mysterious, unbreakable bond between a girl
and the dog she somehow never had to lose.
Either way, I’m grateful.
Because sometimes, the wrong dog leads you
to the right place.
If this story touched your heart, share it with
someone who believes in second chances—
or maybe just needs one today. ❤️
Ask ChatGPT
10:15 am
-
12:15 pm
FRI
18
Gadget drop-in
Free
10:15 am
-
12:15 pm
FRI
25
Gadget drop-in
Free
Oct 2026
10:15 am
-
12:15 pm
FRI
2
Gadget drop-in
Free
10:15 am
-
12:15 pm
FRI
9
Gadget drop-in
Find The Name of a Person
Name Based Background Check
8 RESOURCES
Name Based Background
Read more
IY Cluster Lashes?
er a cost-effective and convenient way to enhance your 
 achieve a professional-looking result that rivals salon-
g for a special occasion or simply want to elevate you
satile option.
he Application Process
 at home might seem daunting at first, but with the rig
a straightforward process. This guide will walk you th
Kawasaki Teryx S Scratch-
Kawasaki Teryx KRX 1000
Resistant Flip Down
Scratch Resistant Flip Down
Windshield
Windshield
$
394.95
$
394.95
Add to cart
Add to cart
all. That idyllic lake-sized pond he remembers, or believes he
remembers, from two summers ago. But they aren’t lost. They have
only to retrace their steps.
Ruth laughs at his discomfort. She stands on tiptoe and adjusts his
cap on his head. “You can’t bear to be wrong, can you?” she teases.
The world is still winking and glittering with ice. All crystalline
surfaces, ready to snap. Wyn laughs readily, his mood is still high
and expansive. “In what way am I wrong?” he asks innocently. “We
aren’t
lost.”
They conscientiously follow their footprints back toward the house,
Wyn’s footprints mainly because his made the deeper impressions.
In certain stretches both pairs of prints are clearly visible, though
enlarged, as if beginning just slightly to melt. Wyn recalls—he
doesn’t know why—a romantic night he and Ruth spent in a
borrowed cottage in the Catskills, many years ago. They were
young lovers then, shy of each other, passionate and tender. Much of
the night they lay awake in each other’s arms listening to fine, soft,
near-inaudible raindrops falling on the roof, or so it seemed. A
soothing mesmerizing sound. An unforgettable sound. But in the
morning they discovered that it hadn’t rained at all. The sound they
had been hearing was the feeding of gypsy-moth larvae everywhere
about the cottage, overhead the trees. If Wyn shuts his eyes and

- - - - -

From the material above, retype precisely the lines between the line holding "Ask ChatGPT" and the line holding "a straightforward process.", inclusive, and nothing beyond them.

Ask ChatGPT
10:15 am
-
12:15 pm
FRI
18
Gadget drop-in
Free
10:15 am
-
12:15 pm
FRI
25
Gadget drop-in
Free
Oct 2026
10:15 am
-
12:15 pm
FRI
2
Gadget drop-in
Free
10:15 am
-
12:15 pm
FRI
9
Gadget drop-in
Find The Name of a Person
Name Based Background Check
8 RESOURCES
Name Based Background
Read more
IY Cluster Lashes?
er a cost-effective and convenient way to enhance your 
 achieve a professional-looking result that rivals salon-
g for a special occasion or simply want to elevate you
satile option.
he Application Process
 at home might seem daunting at first, but with the rig
a straightforward process. This guide will walk you th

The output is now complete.